We store most of our raw data in BigQuery, Google’s cloud database, so we run queries there to verify the content we serve after deployment. But that’s not the only tool we use. We also use:
- Grafana to track unlimited metrics (CPU and memory load, total exceptions, number of requests, etc.) on various aspects of our systems to verify how our changes have affected different aspects of our systems.
- Tableau to generate reports on our business performance (number of page views, clicks, revenue, user engagement, active users, etc.)
- ELK to aggregate all server logs so we can search them to verify behaviors or investigate problems.
Keeping large systems, as we have in Taboola, alive and healthy while deploying dozens of changes daily is challenging. The size of our infrastructure environment and developer teams means we need to work collaboratively, test frequently, and monitor our changes even after deployment.

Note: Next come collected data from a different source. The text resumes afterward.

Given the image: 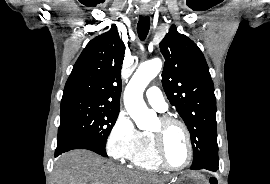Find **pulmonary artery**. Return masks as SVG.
<instances>
[{"mask_svg": "<svg viewBox=\"0 0 270 184\" xmlns=\"http://www.w3.org/2000/svg\"><path fill=\"white\" fill-rule=\"evenodd\" d=\"M146 98L149 104L158 112H165L167 110L168 105L158 87L152 86L148 88Z\"/></svg>", "mask_w": 270, "mask_h": 184, "instance_id": "1", "label": "pulmonary artery"}]
</instances>
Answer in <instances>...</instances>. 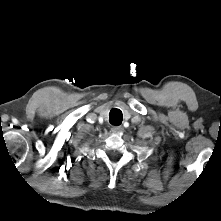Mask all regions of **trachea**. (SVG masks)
<instances>
[{
    "mask_svg": "<svg viewBox=\"0 0 221 221\" xmlns=\"http://www.w3.org/2000/svg\"><path fill=\"white\" fill-rule=\"evenodd\" d=\"M123 116H122V112L119 109L113 108L110 111L109 114V122L112 125H120L122 122Z\"/></svg>",
    "mask_w": 221,
    "mask_h": 221,
    "instance_id": "obj_1",
    "label": "trachea"
}]
</instances>
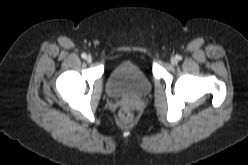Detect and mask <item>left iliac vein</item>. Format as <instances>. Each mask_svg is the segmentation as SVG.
<instances>
[{"mask_svg": "<svg viewBox=\"0 0 248 165\" xmlns=\"http://www.w3.org/2000/svg\"><path fill=\"white\" fill-rule=\"evenodd\" d=\"M171 63L174 65V64L177 63V60H176L175 58H172V59H171Z\"/></svg>", "mask_w": 248, "mask_h": 165, "instance_id": "obj_1", "label": "left iliac vein"}]
</instances>
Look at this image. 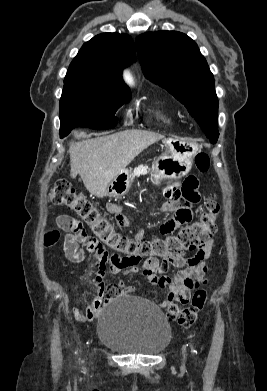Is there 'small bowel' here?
I'll return each mask as SVG.
<instances>
[{
    "instance_id": "c3829d8e",
    "label": "small bowel",
    "mask_w": 267,
    "mask_h": 391,
    "mask_svg": "<svg viewBox=\"0 0 267 391\" xmlns=\"http://www.w3.org/2000/svg\"><path fill=\"white\" fill-rule=\"evenodd\" d=\"M165 195L169 201L164 204L162 210L171 214L160 226L163 236L173 234L176 228L187 225L193 221V207L200 201L198 181L194 177H188L181 184L173 183L166 187ZM107 211L112 214L119 226H127L129 221L122 209L115 203H108ZM58 227L66 232L64 238V252L66 257L79 262L83 259L86 248L87 233L77 219L69 215H60L57 218ZM137 239H142L141 231H137ZM214 242L210 239L197 253L191 257L168 260L149 267L147 265H125L117 255H100L90 263V267L84 277V285L90 289V300L83 308H76L74 315L77 320L86 322L101 311L103 306L121 295H131L134 288L119 282L106 286L103 278L107 272L111 274L137 273L146 277L152 284L167 291L164 299L153 298L152 301L166 306L171 301L188 303L192 290L206 283L207 263ZM172 267L178 268L173 275H167Z\"/></svg>"
}]
</instances>
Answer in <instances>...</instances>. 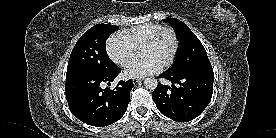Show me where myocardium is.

Taboola developers have a strong sense of ownership of their work, so they don’t just merge their code and forget about it. They use and participate in the various testing layers we have before deployment to ensure their code doesn’t break anything.
They also actively monitor their changes and quickly act when alerted to a problem. Our post-deployment processes ensure developers know how to efficiently fix a problem, so it doesn’t significantly impact the rest of the environment or ecosystem.
And that’s how we keep the Taboola servers up and running efficiently while still deploying all the changes and enhancements our customers love.